Types of Care-Delivery Organizations and Issues They Face Large general hospitals and other such healthcare organizations offer a broad array of services like acute care which stretch across several care continuum areas. Meanwhile, hospices and other healthcare organizations that are specialized offer only certain services covering a distinct area of the care continuum. Hospitals can be specialized as well (e.g., rehab centers or psychiatric hospitals).
Another form of healthcare organization is the doctor’s office and medical group practices, which can offer only one specialty service or multiple healthcare services including cardiology, neurology and pulmonology. A number of medical groups currently provide services like outpatient surgery, diagnostic testing, and on-site therapeutic services. Ambulatory healthcare organizations cater to individuals who visit to receive care but don’t remain at the center overnight (e.g., outpatient diagnostic centers that carry out medical imaging, laboratory tests, and similar diagnostic services).
There are other ambulatory services as well such as surgery centers, psychiatric health centers, primary care centers and urgi-care centers to address minor health issues. Home care institutions offer a range of home-based therapeutic and nursing services. Lastly, nursing homes and similar organizations serve individuals who require prolonged care (Ahluwalia et al, 2017).
Besides the abovementioned healthcare organizations which offer hands-on patient care and directly influence patient health, other key organizations include the American Lung Association and American Cancer Society, which influence public health through financing research projects, supporting patients and coming up with academic programs. Johnson & Johnson, and similar pharmaceutical and medical supply corporations, manufacture and supply the myriad of medicines, instruments and other supplies, used by other healthcare organizations for providing patient care.

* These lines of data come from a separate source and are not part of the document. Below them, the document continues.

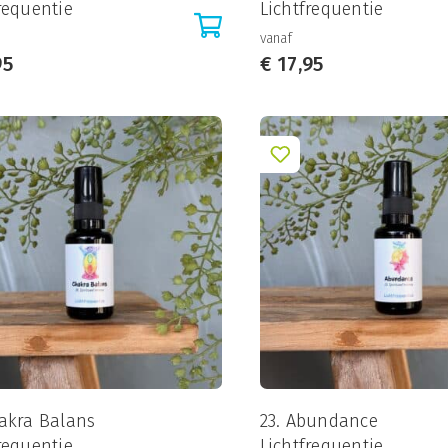
requentie
Lichtfrequentie
vanaf
95
€
17,95
hakra Balans
23. Abundance
requentie
Lichtfrequentie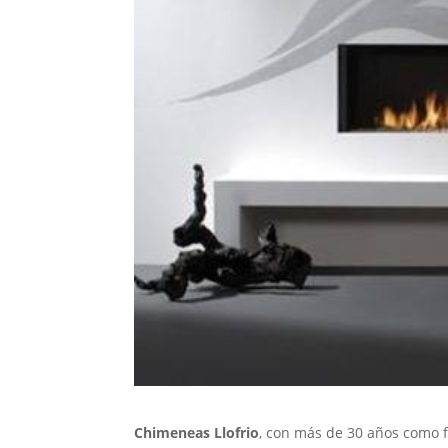
Chimeneas Llofrio
, con más de 30 años como f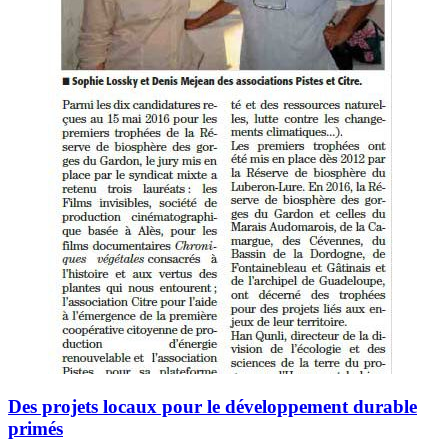
Des projets locaux pour le développement durable
primés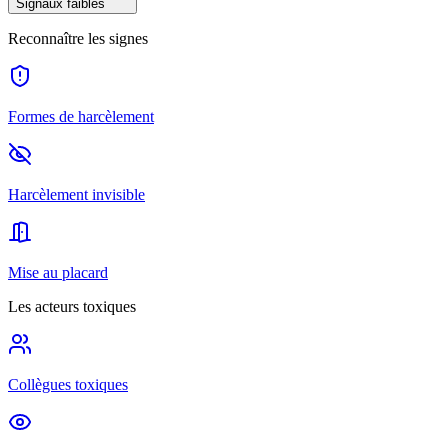
Signaux faibles
Reconnaître les signes
Formes de harcèlement
Harcèlement invisible
Mise au placard
Les acteurs toxiques
Collègues toxiques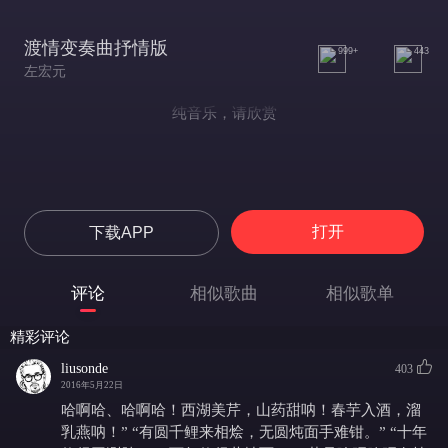
渡情变奏曲抒情版
999+
443
左宏元
纯音乐，请欣赏
打开
下载APP
评论
相似歌曲
相似歌单
精彩评论
liusonde
403
2016年5月22日
哈啊哈、哈啊哈！西湖美芹，山药甜呐！春芋入酒，溜
乳燕呐！” “有圆千鲤来相烩，无圆炖面手难钳。” “十年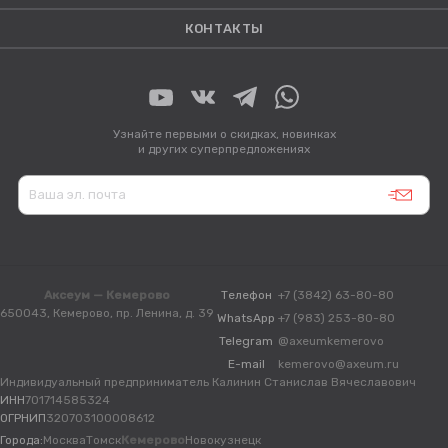
КОНТАКТЫ
Узнайте первыми о скидках, новинках
и других суперпредложениях
Аксеум — Кемерово
Телефон
+7 (3842) 63-80-80
650043, Кемерово, пр. Ленина, д. 39
WhatsApp
+7 (983) 253-80-80
Telegram
@axeumkemerovo
E-mail
kemerovo@axeum.ru
Индивидуальный предприниматель Калинин Станислав Вячеславович
ИНН
701714585324
ОГРНИП
320703100008612
Города:
Москва
Томск
Кемерово
Новокузнецк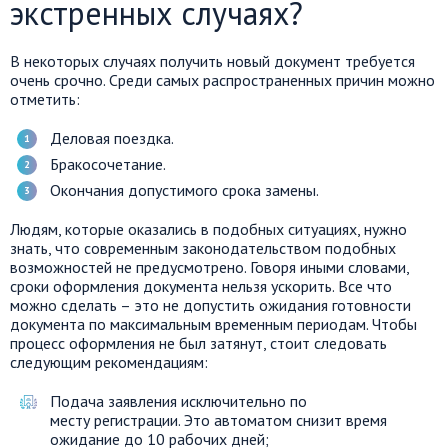
экстренных случаях?
В некоторых случаях получить новый документ требуется
очень срочно. Среди самых
распространенных
причин можно
отметить:
Деловая поездка
.
Бракосочетание
.
Окончания допустимого срока замены.
Людям, которые оказались в подобных ситуациях, нужно
знать, что современным законодательством подобных
возможностей не предусмотрено. Говоря иными словами,
сроки оформления документа нельзя ускорить. Все что
можно сделать – это не допустить ожидания готовности
документа по максимальным временным периодам. Чтобы
процесс оформления не был затянут, стоит следовать
следующим рекомендациям:
Подача заявления исключительно
по
месту
регистрации. Это автоматом снизит время
ожидание до 10 рабочих дней
;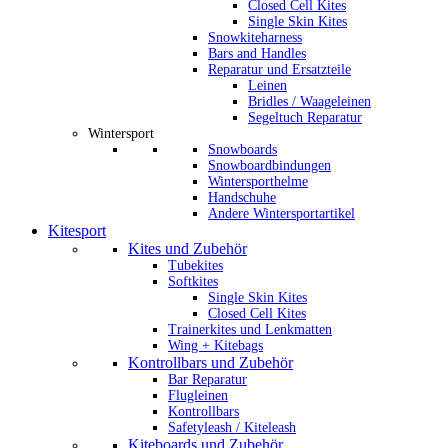
Closed Cell Kites
Single Skin Kites
Snowkiteharness
Bars and Handles
Reparatur und Ersatzteile
Leinen
Bridles / Waageleinen
Segeltuch Reparatur
Wintersport
Snowboards
Snowboardbindungen
Wintersporthelme
Handschuhe
Andere Wintersportartikel
Kitesport
Kites und Zubehör
Tubekites
Softkites
Single Skin Kites
Closed Cell Kites
Trainerkites und Lenkmatten
Wing + Kitebags
Kontrollbars und Zubehör
Bar Reparatur
Flugleinen
Kontrollbars
Safetyleash / Kiteleash
Kiteboards und Zubehör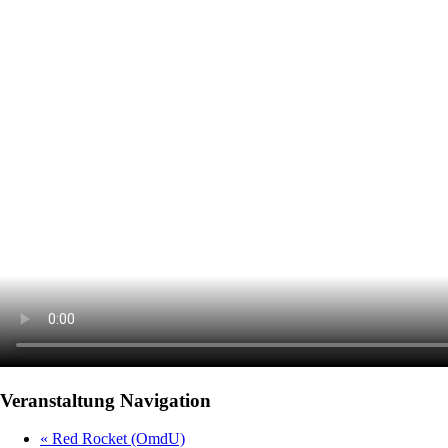
Veranstaltung Navigation
«
Red Rocket (OmdU)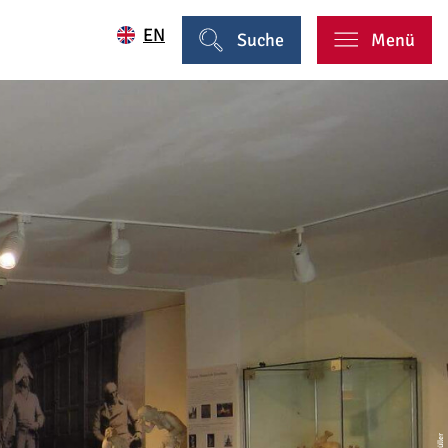
EN
Suche
Menü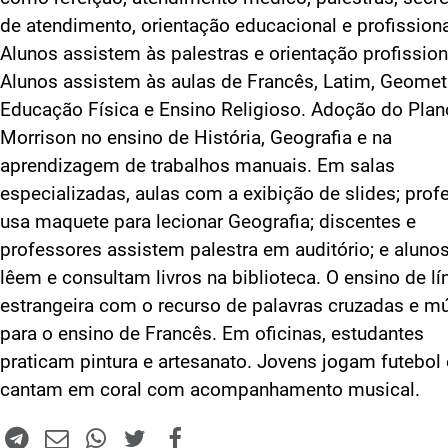
de atendimento, orientação educacional e profissiona
Alunos assistem às palestras e orientação profission
Alunos assistem às aulas de Francês, Latim, Geometr
Educação Física e Ensino Religioso. Adoção do Plan
Morrison no ensino de História, Geografia e na
aprendizagem de trabalhos manuais. Em salas
especializadas, aulas com a exibição de slides; prof
usa maquete para lecionar Geografia; discentes e
professores assistem palestra em auditório; e aluno
lêem e consultam livros na biblioteca. O ensino de l
estrangeira com o recurso de palavras cruzadas e m
para o ensino de Francês. Em oficinas, estudantes
praticam pintura e artesanato. Jovens jogam futebol 
cantam em coral com acompanhamento musical.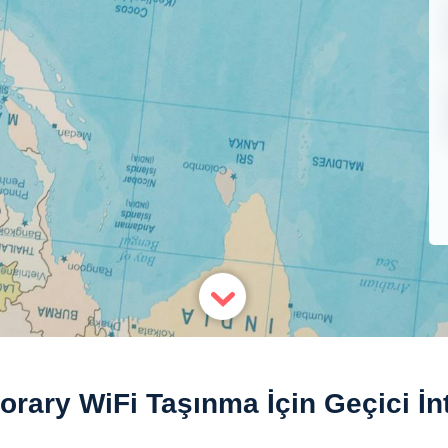
rary WiFi Taşınma İçin Geçici İn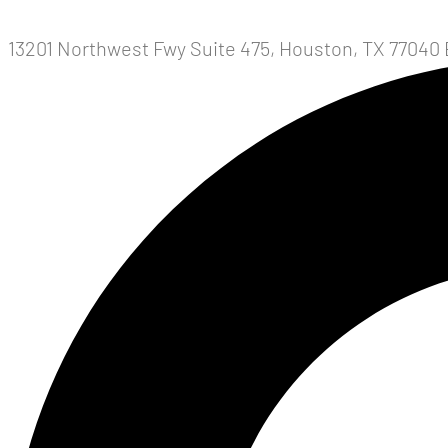
13201 Northwest Fwy Suite 475, Houston, TX 77040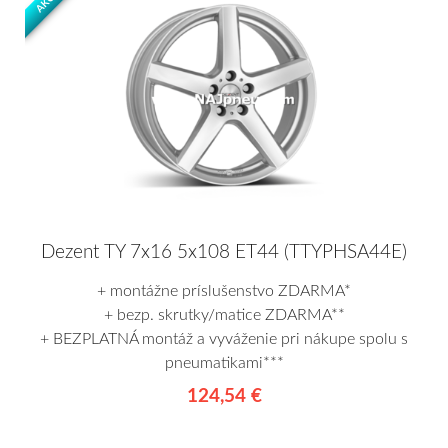
AKCIA
Dezent TY 7x16 5x108 ET44 (TTYPHSA44E)
+ montážne príslušenstvo ZDARMA*
+ bezp. skrutky/matice ZDARMA**
+ BEZPLATNÁ montáž a vyváženie pri nákupe spolu s
pneumatikami***
124,54 €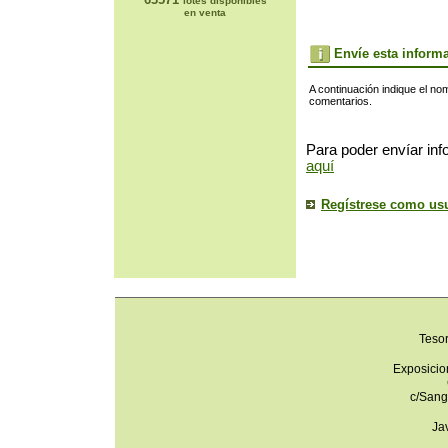
lotes disponibles
en venta
Envíe esta inform
A continuación indique el no
comentarios.
Para poder envíar inf
aquí
Regístrese como us
Teso
Exposicio
c/Sang
Ja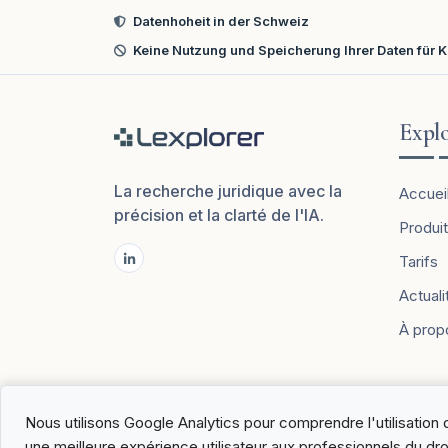
Datenhoheit in der Schweiz
Keine Nutzung und Speicherung Ihrer Daten für K
Expl
La recherche juridique avec la
Accuei
précision et la clarté de l'IA.
Produit
Tarifs
Actuali
À prop
Nous utilisons Google Analytics pour comprendre l'utilisation d
une meilleure expérience utilisateur aux professionnels du dro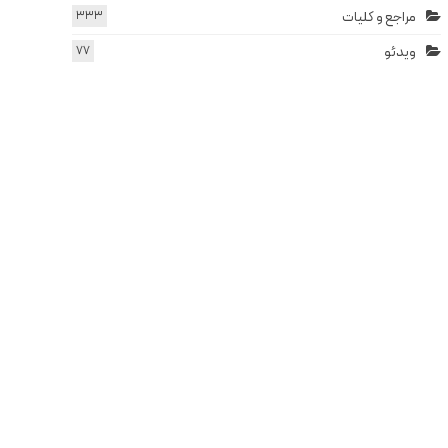
مراجع و کلیات
333
ویدئو
77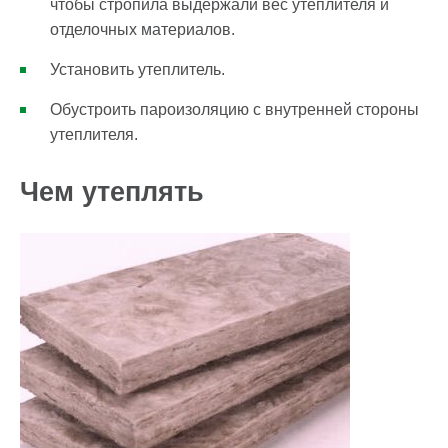
чтобы стропила выдержали вес утеплителя и
отделочных материалов.
Установить утеплитель.
Обустроить пароизоляцию с внутренней стороны
утеплителя.
Чем утеплять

GE and other corporations make MRI (magnetic resonance imaging) scanners, robotic surgical systems and other high-tech clinical equipment. Further, less complex equipment, intravenous solutions, antibiotics, catheters, bandages, wheelchairs, and other items are manufactured and sold by other firms. The Blue Cross and similar health insurance organizations form another kind of healthcare organization that support healthcare service funding and payment. The American Hospital Association and other trade organizations and the American College of Healthcare Executives and other professional associations are also healthcare organizations.
Lastly, universities and colleges which prepare healthcare workers of all kinds also represent healthcare organizations (Ahluwalia et al, 2017). As the US is equipped to offer the best care standards and conduct the most complicated of clinical procedures, healthcare quality issues’ universality and magnitude have typically been ascribed to issues of resource abuse, underutilization or overutilization.
Such problems have complex, multifaceted underlying causes, including prior non-accountability for inferior quality service provided and the steep incurred expenses, measurement of outcomes, processes and structures only discursively informing goals without essentially improving care, and the presence of vague, verbose goals. Additionally, they include the presence of inadequate data on relative efficacy and healthcare results and unreasonably incentivized systems of payment which encourage volume whilst failing to consider value.
But though quite a lot is yet to be accomplished, an analysis of the clinical care quality campaign’s historical progression indicates that in the last hundred years, productive measures to aid providers in enhancing superior quality care delivery capability have been adopted. QIOs, legislative action, and healthcare improvement programs continually offer providers requisite.